───── SUPPLIED DATA ─────

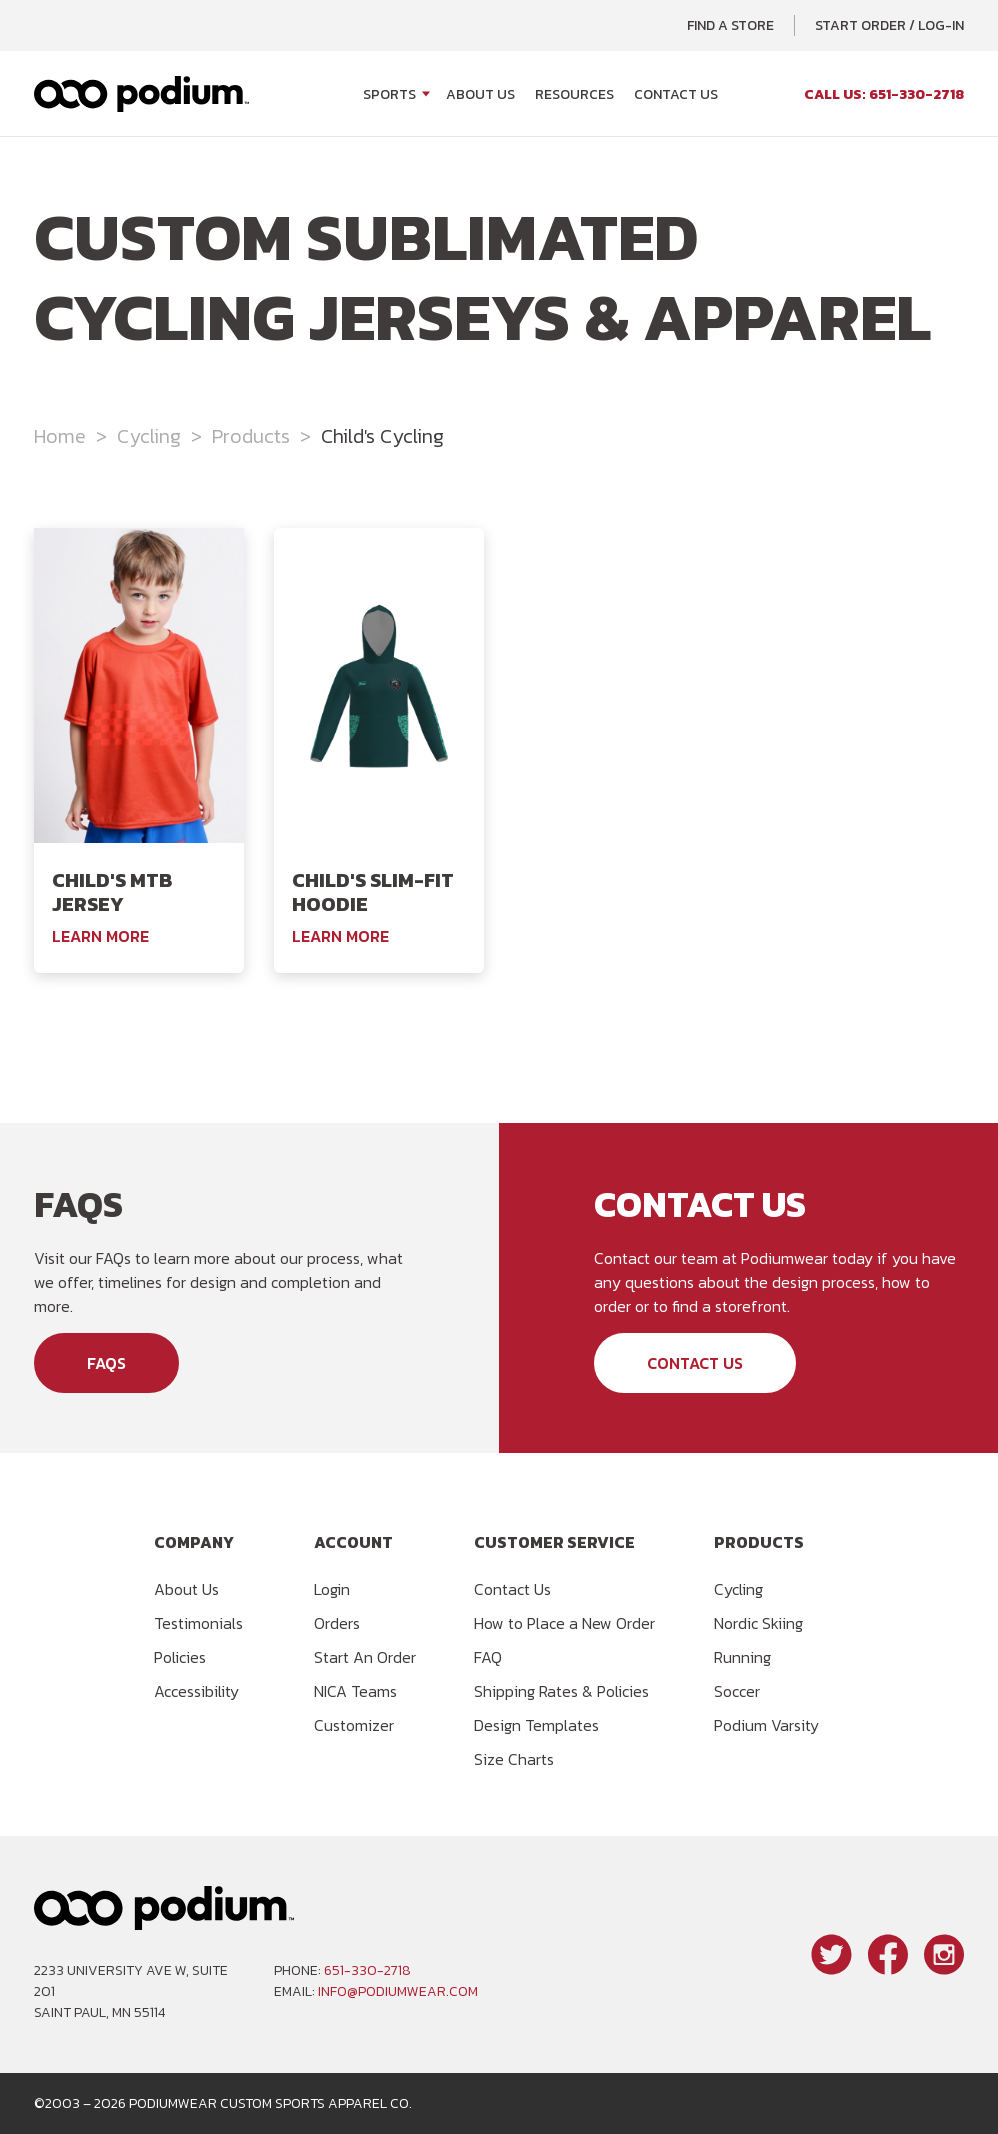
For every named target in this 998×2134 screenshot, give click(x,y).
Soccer (737, 1691)
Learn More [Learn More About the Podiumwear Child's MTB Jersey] (100, 936)
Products (251, 436)
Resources (574, 94)
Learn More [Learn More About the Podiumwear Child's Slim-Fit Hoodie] (340, 936)
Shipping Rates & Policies (561, 1691)
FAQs (106, 1363)
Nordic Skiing (758, 1623)
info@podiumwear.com (398, 1991)
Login (332, 1589)
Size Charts (514, 1759)
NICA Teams (355, 1691)
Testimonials (198, 1623)
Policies (180, 1657)
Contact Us (676, 94)
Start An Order (365, 1657)
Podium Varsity (766, 1725)
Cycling (149, 436)
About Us (480, 94)
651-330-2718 (367, 1970)
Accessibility (196, 1691)
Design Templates (536, 1725)
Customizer (354, 1725)
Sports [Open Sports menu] (389, 94)
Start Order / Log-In (889, 25)
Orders (337, 1623)
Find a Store (730, 25)
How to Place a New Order (564, 1623)
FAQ (488, 1657)
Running (742, 1657)
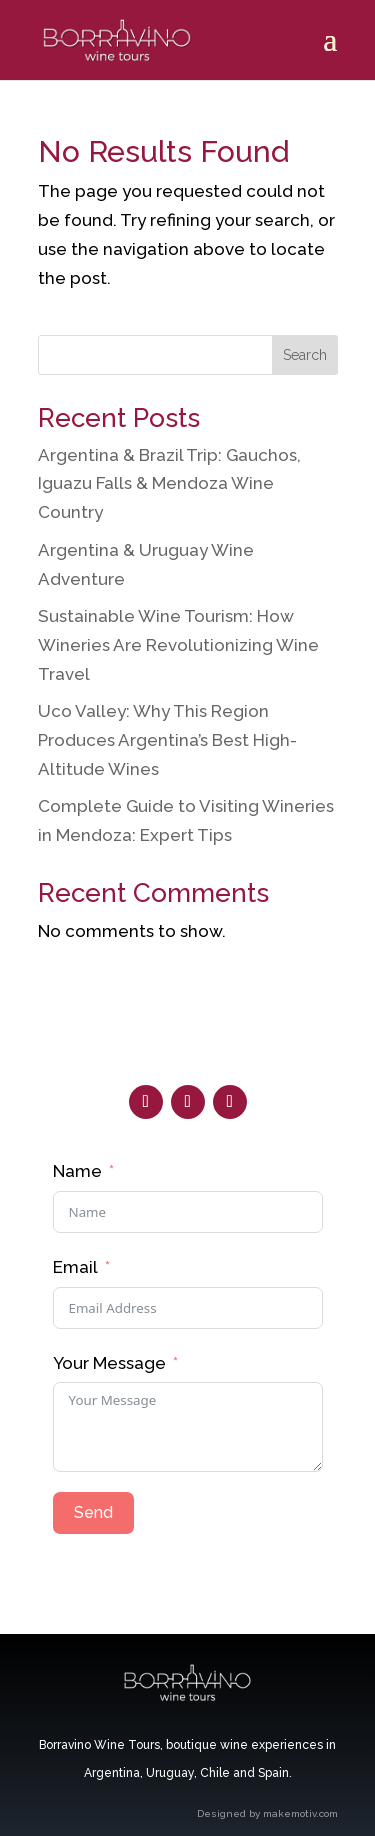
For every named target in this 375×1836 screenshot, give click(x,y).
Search (305, 355)
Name (77, 1171)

─────

**ASSIGNMENT**.
Give back only the lines from the one that carries "Resources (574, 94)" through the final line above, both included. Drop all pictures.

**WRITTEN ANSWER**.
Resources (574, 94)
Learn More [Learn More About the Podiumwear Child's Slim-Fit Hoodie] (340, 936)
Shipping Rates & Policies (561, 1691)
FAQs (106, 1363)
Nordic Skiing (758, 1623)
info@podiumwear.com (398, 1991)
Login (332, 1589)
Size Charts (514, 1759)
NICA Teams (355, 1691)
Testimonials (198, 1623)
Policies (180, 1657)
Contact Us (676, 94)
Start An Order (365, 1657)
Podium Varsity (766, 1725)
Cycling (149, 436)
About Us (480, 94)
651-330-2718 (367, 1970)
Accessibility (196, 1691)
Design Templates (536, 1725)
Customizer (354, 1725)
Sports [Open Sports menu] (389, 94)
Start Order / Log-In (889, 25)
Orders (337, 1623)
Find a Store (730, 25)
How to Place a New Order (564, 1623)
FAQ (488, 1657)
Running (742, 1657)
For every named target in this 375×1836 screenshot, give click(x,y).
Search (305, 355)
Name (77, 1171)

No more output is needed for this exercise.